Issue
I'd like to select some points on a plot (e.g. from box_select
or lasso_select
) and retrieve them in a Jupyter notebook for further data exploration. How can I do that?
For instance, in the code below, how to export the selection from Bokeh to the notebook? If I need a Bokeh server, this is fine too (I saw in the docs that I could add "two-way communication" with a server but did not manage to adapt the example to reach my goal).
from random import random
from bokeh.io import output_notebook, show
from bokeh.plotting import figure
from bokeh.models.sources import ColumnDataSource
output_notebook()
x = [random() for x in range(1000)]
y = [random() for y in range(1000)]
s = ColumnDataSource(data=dict(x=x, y=y))
fig = figure(tools=['box_select', 'lasso_select', 'reset'])
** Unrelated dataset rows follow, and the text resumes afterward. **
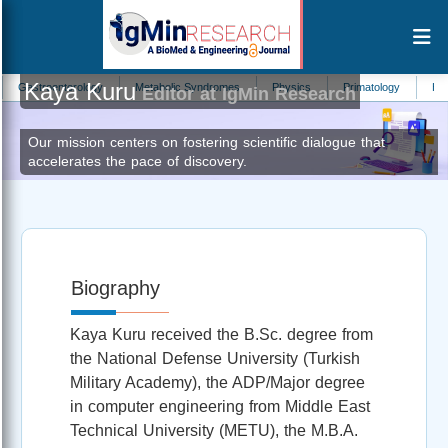
Kaya Kuru
astroenterology
Metabolic Syndromes
Physics
Primatology
Hydrolo
Editor at IgMin Research
Our mission centers on fostering scientific dialogue that
accelerates the pace of discovery.
Biography
Kaya Kuru received the B.Sc. degree from
the National Defense University (Turkish
Military Academy), the ADP/Major degree
in computer engineering from Middle East
Technical University (METU), the M.B.A.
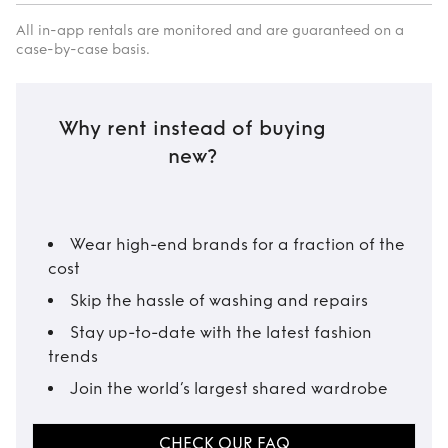
All in-app rentals are monitored and are guaranteed on a
case-by-case basis.
Why rent instead of buying
new?
Wear high-end brands for a fraction of the
cost
Skip the hassle of washing and repairs
Stay up-to-date with the latest fashion
trends
Join the world’s largest shared wardrobe
CHECK OUR FAQ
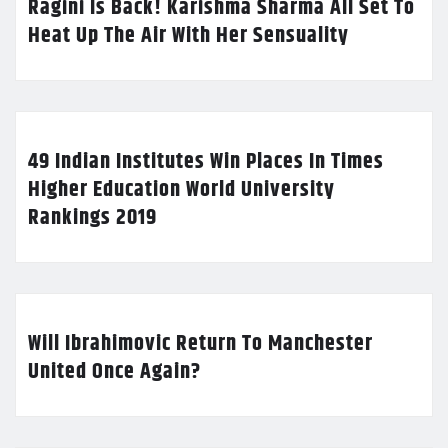
Ragini Is Back! Karishma Sharma All Set To
Heat Up The Air With Her Sensuality
49 Indian Institutes Win Places In Times
Higher Education World University
Rankings 2019
Will Ibrahimovic Return To Manchester
United Once Again?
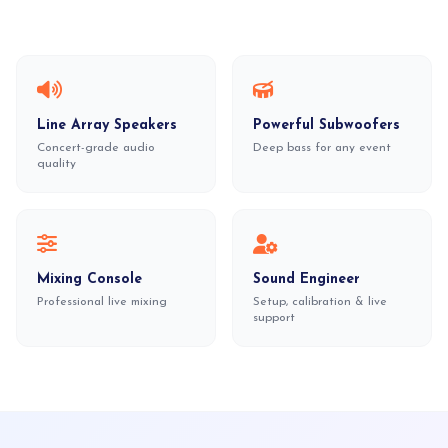
Line Array Speakers
Powerful Subwoofers
Concert-grade audio
Deep bass for any event
quality
Mixing Console
Sound Engineer
Professional live mixing
Setup, calibration & live
support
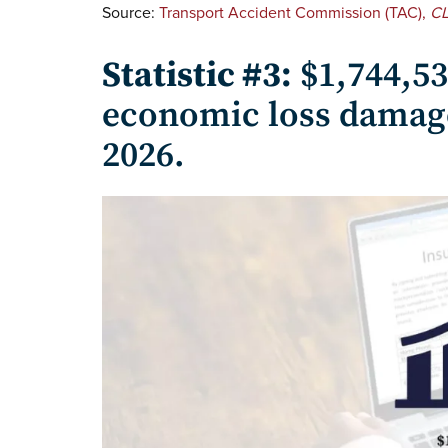
Source:
Transport Accident Commission (TAC),
CL
Statistic #3:
$1,744,5
economic loss damage
2026.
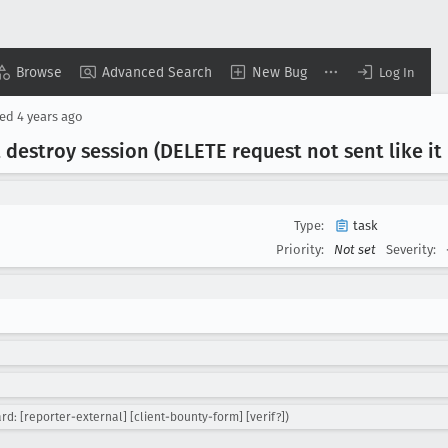
Browse
Advanced Search
New Bug
Log In
sed
4 years ago
destroy session (DELETE request not sent like it 
Type:
task
Priority:
Not set
Severity:
d: [reporter-external] [client-bounty-form] [verif?])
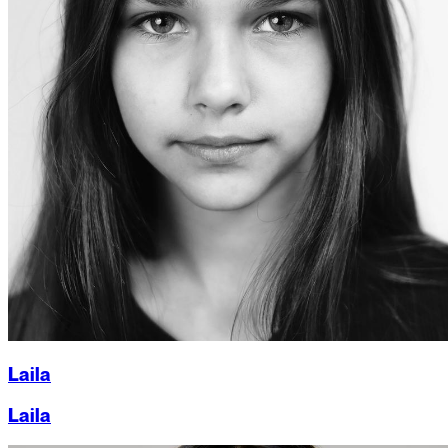
Laila
Laila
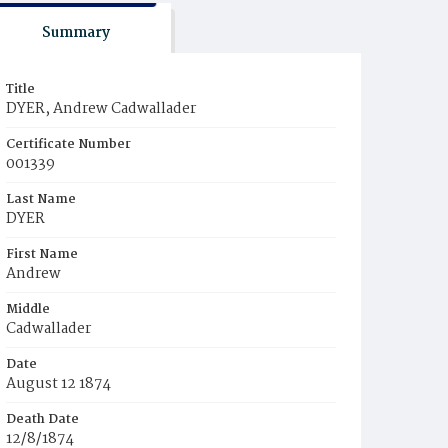
Summary
Title
DYER, Andrew Cadwallader
Certificate Number
001339
Last Name
DYER
First Name
Andrew
Middle
Cadwallader
Date
August 12 1874
Death Date
12/8/1874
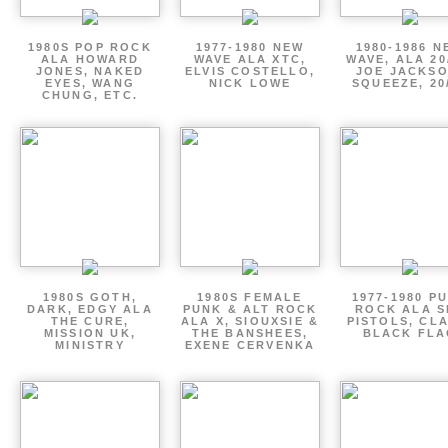
1980S POP ROCK
1977-1980 NEW
1980-1986 N
ALA HOWARD
WAVE ALA XTC,
WAVE, ALA 20
JONES, NAKED
ELVIS COSTELLO,
JOE JACKSO
EYES, WANG
NICK LOWE
SQUEEZE, 20
CHUNG, ETC.
1980S GOTH,
1980S FEMALE
1977-1980 P
DARK, EDGY ALA
PUNK & ALT ROCK
ROCK ALA S
THE CURE,
ALA X, SIOUXSIE &
PISTOLS, CL
MISSION UK,
THE BANSHEES,
BLACK FLA
MINISTRY
EXENE CERVENKA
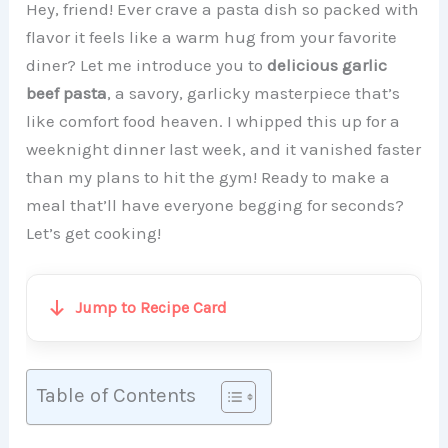
Hey, friend! Ever crave a pasta dish so packed with
flavor it feels like a warm hug from your favorite
diner? Let me introduce you to
delicious garlic
beef pasta
, a savory, garlicky masterpiece that’s
like comfort food heaven. I whipped this up for a
weeknight dinner last week, and it vanished faster
than my plans to hit the gym! Ready to make a
meal that’ll have everyone begging for seconds?
Let’s get cooking!
Jump to Recipe Card
Table of Contents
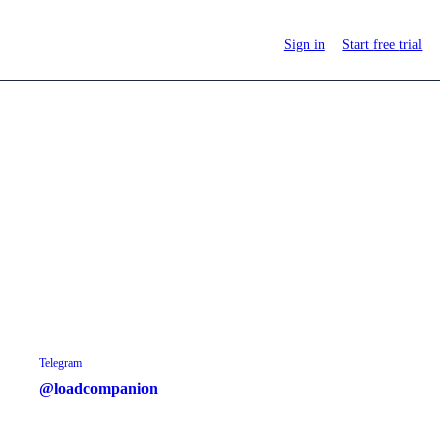
Sign in
Start
free
trial
Telegram
@loadcompanion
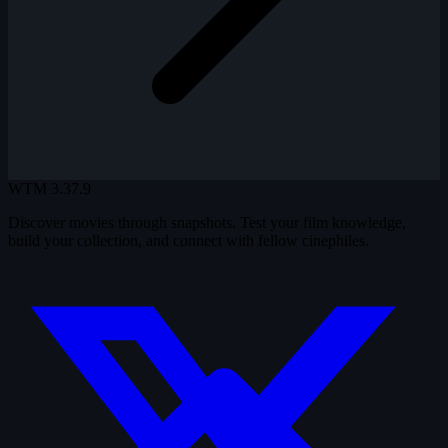
WTM
3.37.9
Discover movies through snapshots. Test your film knowledge,
build your collection, and connect with fellow cinephiles.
fig.circle("x", "y", source=s, alpha=0.6)
show(fig)
# Select on the plot
# Get selection in a ColumnDataSource, or index list, or pandas object, or etc.?
Notes
- I saw some related questions on SO, but most answers are for outdated versions of Bohek, 0.x or 1.x, I'm looking for an answer for v>=2.
- I am open for solutions with other visualization libraries like altair, etc.
Solution
If you have a bokeh server running, you can access the selection indices of a datasource via datasource.selection.indices
. The following is an example how you would do this (modified from the official Embed a Bokeh Server Into Jupyter example):
from bokeh.models import ColumnDataSource
from bokeh.plotting import figure
from bokeh.io import show, output_notebook
from bokeh.sampledata.sea_surface_temperature import sea_surface_temperature
output_notebook()
df = sea_surface_temperature.copy()[:100]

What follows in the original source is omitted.